__REQUIRED WORK__. Each entry below should be output exactly, apart from its images.

(Stored data entries)
Start of Block
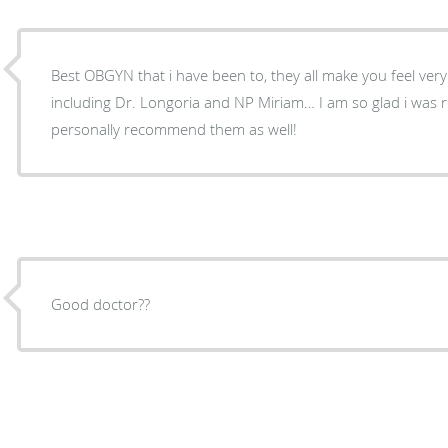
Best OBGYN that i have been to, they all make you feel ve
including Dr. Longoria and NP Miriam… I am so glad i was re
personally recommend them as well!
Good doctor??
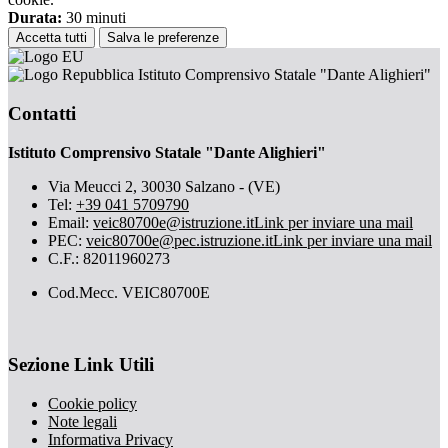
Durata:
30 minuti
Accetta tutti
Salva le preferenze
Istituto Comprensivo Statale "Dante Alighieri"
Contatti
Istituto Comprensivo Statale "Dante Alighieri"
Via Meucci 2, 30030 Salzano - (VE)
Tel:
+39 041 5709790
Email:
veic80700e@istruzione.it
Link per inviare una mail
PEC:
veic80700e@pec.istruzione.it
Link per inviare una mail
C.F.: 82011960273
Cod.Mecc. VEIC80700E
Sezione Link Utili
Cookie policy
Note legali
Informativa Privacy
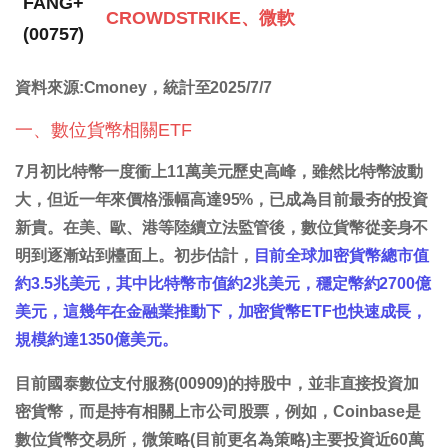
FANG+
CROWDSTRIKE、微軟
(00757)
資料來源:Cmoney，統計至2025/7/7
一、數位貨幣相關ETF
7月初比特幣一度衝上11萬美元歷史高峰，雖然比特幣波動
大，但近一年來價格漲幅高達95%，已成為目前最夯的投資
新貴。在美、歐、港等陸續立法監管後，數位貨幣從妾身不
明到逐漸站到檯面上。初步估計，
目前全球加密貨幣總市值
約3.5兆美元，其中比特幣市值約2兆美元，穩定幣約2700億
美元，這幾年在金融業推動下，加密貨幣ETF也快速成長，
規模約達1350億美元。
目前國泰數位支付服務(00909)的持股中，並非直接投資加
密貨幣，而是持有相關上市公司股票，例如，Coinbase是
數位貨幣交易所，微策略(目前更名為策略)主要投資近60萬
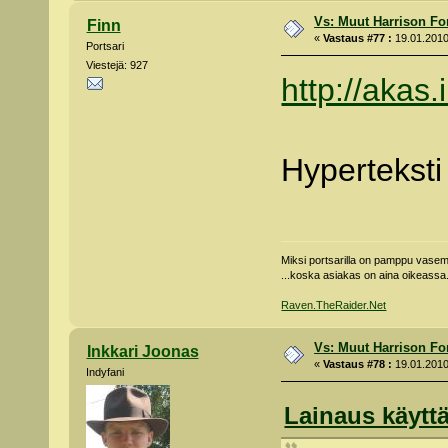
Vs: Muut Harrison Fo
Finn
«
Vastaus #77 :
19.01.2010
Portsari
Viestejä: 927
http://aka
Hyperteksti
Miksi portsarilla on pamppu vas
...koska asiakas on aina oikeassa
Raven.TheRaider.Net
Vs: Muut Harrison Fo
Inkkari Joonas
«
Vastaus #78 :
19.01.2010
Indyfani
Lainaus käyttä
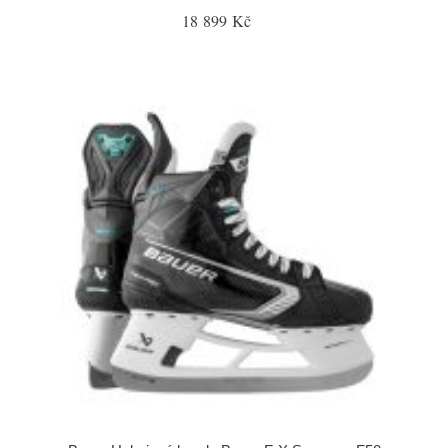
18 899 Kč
End of Block
__RESPONSE TO THE EXERCISE__.
Best OBGYN that i have been to, they all make you feel ve
including Dr. Longoria and NP Miriam… I am so glad i was re
personally recommend them as well!
Good doctor??
Durata:
30 minuti
Accetta tutti
Salva le preferenze
Istituto Comprensivo Statale "Dante Alighieri"
Contatti
Istituto Comprensivo Statale "Dante Alighieri"
Via Meucci 2, 30030 Salzano - (VE)
Tel:
+39 041 5709790
Email:
veic80700e@istruzione.it
Link per inviare una mail
PEC:
veic80700e@pec.istruzione.it
Link per inviare una mail
C.F.: 82011960273
Cod.Mecc. VEIC80700E
Sezione Link Utili
Cookie policy
Note legali
Informativa Privacy
FANG+
CROWDSTRIKE、微軟
(00757)
資料來源:Cmoney，統計至2025/7/7
一、數位貨幣相關ETF
7月初比特幣一度衝上11萬美元歷史高峰，雖然比特幣波動
大，但近一年來價格漲幅高達95%，已成為目前最夯的投資
新貴。在美、歐、港等陸續立法監管後，數位貨幣從妾身不
明到逐漸站到檯面上。初步估計，
目前全球加密貨幣總市值
約3.5兆美元，其中比特幣市值約2兆美元，穩定幣約2700億
美元，這幾年在金融業推動下，加密貨幣ETF也快速成長，
規模約達1350億美元。
目前國泰數位支付服務(00909)的持股中，並非直接投資加
密貨幣，而是持有相關上市公司股票，例如，Coinbase是
數位貨幣交易所，微策略(目前更名為策略)主要投資近60萬
Vs: Muut Harrison Fo
Finn
«
Vastaus #77 :
19.01.2010
Portsari
Viestejä: 927
http://aka
Hyperteksti
Miksi portsarilla on pamppu vas
...koska asiakas on aina oikeassa
Raven.TheRaider.Net
Vs: Muut Harrison Fo
Inkkari Joonas
«
Vastaus #78 :
19.01.2010
Indyfani
Lainaus käyttä
18 899 Kč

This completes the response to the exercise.